Люди не виноваты в том, что сильные мира сего не поделили чего-то и затеяли войну. И вот уже бомбят, и вот уже первые трупы пограничников, и пожары, и ужас от незнания происходящего. Дальше человеку свойственно осознать свое положение, взять себя в руки и делать дело. Откуда ни возьмись появляются на конях и секретари райкома, и их подчиненные, уже пошли наказы, приказы, мобилизация сил, организация партизанского отряда…
Вспоминаю, как немцы входили в Отрадную. Шли они днем по шоссе — двигались к перевалу Северного Кавказа. Улицы пустынны, все наблюдали за ними в щели домов и заборов. Цок-цок — копытца ишачков. А немец то сядет на ослика, то ногами пойдет, оставаясь верхом. Мы были уверены, что они пройдут через нашу станицу — и всё, больше не будет их. Кто-то что-то должен же сделать, чтобы прогнать немцев. Повернешь голову, посмотришь за село, а там как ни в чем не бывало стадо пасется, солнце садится, все те же трава и небо. Там их нет, они только на шоссе. Если какой немец сворачивает напиться из колодца, то внутренне возмущаешься: «Ну куда ты идешь? Тебе по шоссе, так и иди… А сворачивать нельзя!»
Цокали ишачки целый день. Как село солнце, немцы сразу по хатам и сараям стали на ночь расселяться. «Мама! Млеко, мёди!» — слышались их приказы. Деловое устройство каждой персоны проявлялось четко. Звякали крышки от кастрюль и чугунков, немцы раздевались, поливали друг друга с головы до ног. Жарко. Рассаживались за столы. Доставали что-то из рюкзаков, что-то с печки брали. Усталые. С местным населением не общаются совсем, как будто это мухи, летающие в жару.
Выпивать стали, есть с аппетитом. Потом поменялись: одни пошли за ворота курить, другие засели за стол… Говор, шум, губные гармошки. Сняли пояса, отдыхают. Видно — идут не один день.
Я уже привыкла к тому, что улица пуста, все сторонятся, прячутся. И на тебе!
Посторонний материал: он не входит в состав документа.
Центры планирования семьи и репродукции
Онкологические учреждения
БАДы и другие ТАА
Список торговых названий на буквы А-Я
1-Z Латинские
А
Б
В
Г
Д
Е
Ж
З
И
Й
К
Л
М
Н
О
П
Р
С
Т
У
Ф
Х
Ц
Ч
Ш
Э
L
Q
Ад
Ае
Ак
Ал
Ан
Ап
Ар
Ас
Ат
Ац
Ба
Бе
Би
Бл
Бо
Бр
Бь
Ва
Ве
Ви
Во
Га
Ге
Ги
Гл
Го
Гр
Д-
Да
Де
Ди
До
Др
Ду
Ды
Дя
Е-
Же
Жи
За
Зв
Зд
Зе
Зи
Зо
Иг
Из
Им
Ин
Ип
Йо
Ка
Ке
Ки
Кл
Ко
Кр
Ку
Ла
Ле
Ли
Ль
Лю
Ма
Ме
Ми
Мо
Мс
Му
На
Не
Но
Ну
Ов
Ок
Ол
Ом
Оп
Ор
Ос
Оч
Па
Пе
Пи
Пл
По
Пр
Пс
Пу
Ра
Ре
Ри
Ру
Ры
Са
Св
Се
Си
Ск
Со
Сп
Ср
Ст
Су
Дед наш отрадненский, который славился сочинением юморных частушек, подходит вдруг прямо к одному немцу, что сидит на краю канавы.
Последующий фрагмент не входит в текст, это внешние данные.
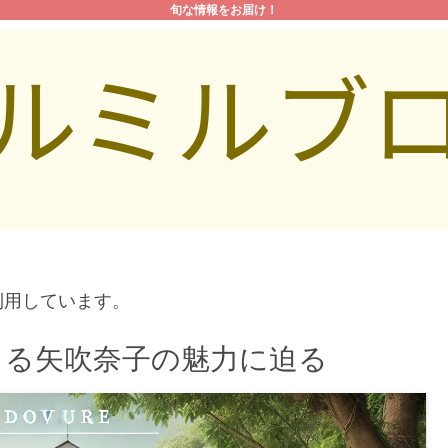
旬な情報をお届け！
利用しています。
じる矢吹奈子の魅力に迫る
— Здравствуйте! — говорит дед.
— Гут, гут. Зитцен зи, битте. — Не глядя на деда, немец показал пальцем на противоположную сторону канавы.
— Да нет! Я не затем… Я смотрю, вы вот, черти, откуда перлись к нам за табаком? А его нету — никс! — Хлопнув ладонями по бедрам, дед пошел домой.
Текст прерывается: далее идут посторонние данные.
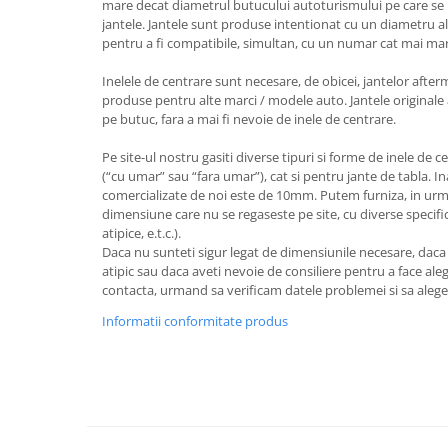
mare decat diametrul butucului autoturismului pe care se 
jantele. Jantele sunt produse intentionat cu un diametru al
pentru a fi compatibile, simultan, cu un numar cat mai ma
Inelele de centrare sunt necesare, de obicei, jantelor after
produse pentru alte marci / modele auto. Jantele originale 
pe butuc, fara a mai fi nevoie de inele de centrare.
Pe site-ul nostru gasiti diverse tipuri si forme de inele de c
(“cu umar” sau “fara umar”), cat si pentru jante de tabla. I
comercializate de noi este de 10mm. Putem furniza, in urm
dimensiune care nu se regaseste pe site, cu diverse specifica
atipice, e.t.c.).
Daca nu sunteti sigur legat de dimensiunile necesare, dac
atipic sau daca aveti nevoie de consiliere pentru a face aleg
contacta, urmand sa verificam datele problemei si sa aleg
Informatii conformitate produs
Сценку эту он разыграл потому, что не мог жить без того, чтобы чего-нибудь не отчебучить. Он ничего не боялся. Жил одиноко в маленькой хатке на главной улице — Красной, на которой и расположились на отдых оккупанты. Но и ему все же потом пришлось впервые, наверное, за всю жизнь промолчать после одного случая.
Как-то вечером немцы купали лошадей. И одна неосторожно брыкнулась в воде, стукнула немца копытом по голове, и он тут же скончался. Немцы заквохтали в беспокойстве, вытащили убитого и похоронили его тут же, прямо на улице Красной, у дедова забора, а на могилу положили каску. К тому времени уже откуда-то выпрыснули русские «помощники» и перевели населению с немецкого то, что крикнул один вражина в конце похорон: «Если каска пропадет, то расстреляют всех, кто здесь живет». И полицай рукой обвел полукруг.
Тут деду не до шуток, стал он каску стеречь да на ночь прятать ее в доме, а рано утром клал ее обратно на могилу. Многие знали об этом и перешептывались, если перед рассветом каски еще не было на месте…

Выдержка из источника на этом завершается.